Светлый фон

– Не уверен, что даже Ф. Ли Бейли[15] и даже со всеми картами на руках сумел бы обыграть эту женщину. – Майлз почувствовал, что, думая о ней, он лишается последних сил. – Не в графстве Декстер, во всяком случае.

– Откуда ты знаешь? – спросила Беа. – С ней уже лет двадцать никто не бодался.

– И правильно делали.

Беа встала, явно разочарованная:

– Пожалуй, я пойду, пока вконец тебя не утомила. Только скажи мне одну вещь. Неужели тебе не хочется уйти с высоко поднятой головой в сиянии славы?

Майлзу вдруг стало смешно.

– Посмотри на меня, Беа, – попросил он, хотя она и без того глаз с него не сводила. – Я именно так и поступил.

* * *

Когда Беа удалилась, Майлз подошел к окну и стоял, глядя поверх парковки туда, где за голыми деревьями текла серая река.

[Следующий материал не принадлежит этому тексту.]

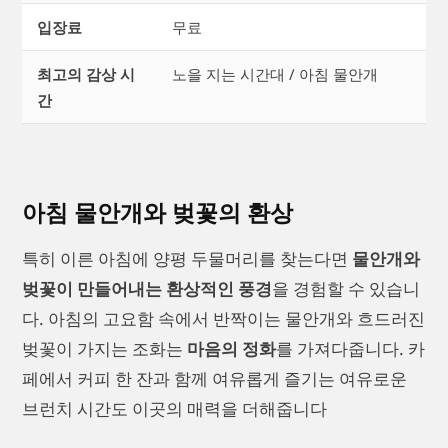
입장료
무료
최고의 감상 시
노을 지는 시간대 / 아침 물안개
간
아침 물안개와 벚꽃의 환상
특히 이른 아침에 양평 두물머리를 찾는다면
물안개와
벚꽃이 만들어내는 환상적인 풍경
을 경험할 수 있습니
다. 아침의 고요함 속에서 반짝이는 물안개와 흐드러진
벚꽃이 가지는 조화는
마음의 정화
를 가져다줍니다. 카
페에서 커피 한 잔과 함께 여유롭게 즐기는 여유로운
브런치 시간도 이곳의 매력을 더해줍니다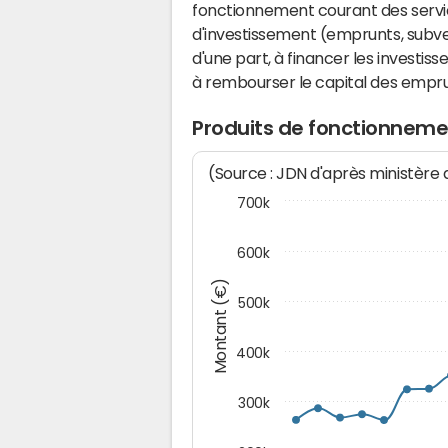
fonctionnement courant des serv
d'investissement (emprunts, subvent
d'une part, à financer les investis
à rembourser le capital des emprun
Produits de fonctionneme
(Source : JDN d'après ministère
700k
600k
Montant (€)
500k
400k
300k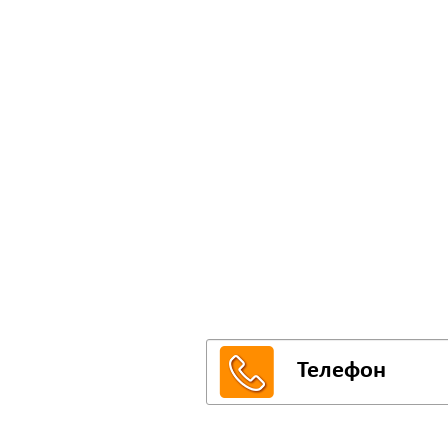
СМС-
Впишите свой тел
на любую кухню и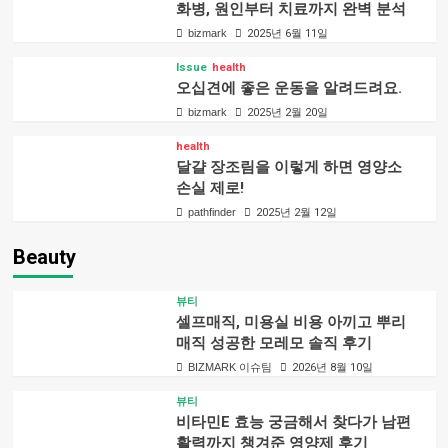
화병, 원인부터 치료까지 완벽 분석
bizmark
2025년 6월 11일
Issue
health
오십견에 좋은 운동을 알려드려요.
bizmark
2025년 2월 20일
health
달걀 장조림을 이렇게 하면 영양소
손실 제로!
pathfinder
2025년 2월 12일
Beauty
뷰티
셀프매직, 미용실 비용 아끼고 뿌리
매직 성공한 모레모 솔직 후기
BIZMARK 이슈팀
2026년 8월 10일
뷰티
비타민E 효능 궁금해서 찾다가 남편
활력까지 챙겨준 영양제 후기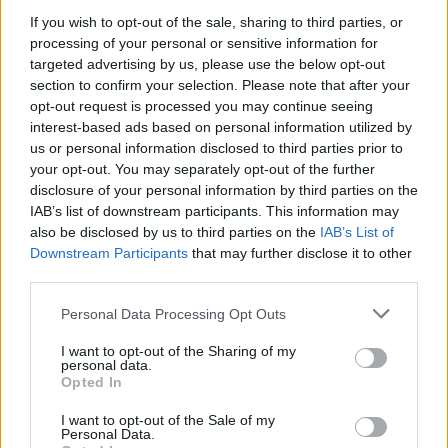
If you wish to opt-out of the sale, sharing to third parties, or
Η εμφάνιση της 56χρονης σταρ στο τρέιλερ
processing of your personal or sensitive information for
targeted advertising by us, please use the below opt-out
εντυπωσιάζει οπτικά, ενώ εγείρει το ενδιαφέρον
section to confirm your selection. Please note that after your
και ερμηνευτικά καθώς παραπέμπει σε γυναικείς
opt-out request is processed you may continue seeing
φιγούρες των κλασικών χολιγουντιανών ταινιών,
interest-based ads based on personal information utilized by
us or personal information disclosed to third parties prior to
γεμάτες μυστήριο και ερωτισμό.
your opt-out. You may separately opt-out of the further
disclosure of your personal information by third parties on the
IAB’s list of downstream participants. This information may
also be disclosed by us to third parties on the
IAB’s List of
Downstream Participants
that may further disclose it to other
third parties.
Please note that this website/app uses one or more Google
Personal Data Processing Opt Outs
services and may gather and store information including but
not limited to your visit or usage behaviour. You may click to
I want to opt-out of the Sharing of my
personal data.
grant or deny consent to Google and its third-party tags to
Opted In
use your data for below specified purposes in below Google
consent section.
I want to opt-out of the Sale of my
Personal Data.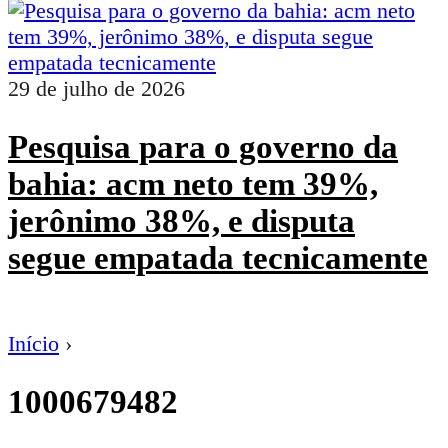
29 de julho de 2026
Pesquisa para o governo da
bahia: acm neto tem 39%,
jerônimo 38%, e disputa
segue empatada tecnicamente
Início
›
1000679482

У него побывала еще одна посетительница. Вечера вечером, но он не мог припомнить, в какое время. А может, не вчера, но сегодня утром. Майлз забылся наркотическим сном и очнулся внезапно – у его кровати сидела Синди Уайтинг. Ее вид вызвал у него не меньшую оторопь, чем ее присутствие. Она выглядела поразительно похожей на свою мать. Либо так, как в воображении Майлза могла бы выглядеть миссис Уайтинг после тяжелой болезни, хотя вряд ли найдется вирус настолько оголтелый, чтобы поселиться в ее теле. Сколько же фунтов потеряла Синди с тех пор, как он видел ее последний раз, на футбольном матче, – что, всего за три недели? Она была бледной, осунувшейся, кожа на предплечьях провисала.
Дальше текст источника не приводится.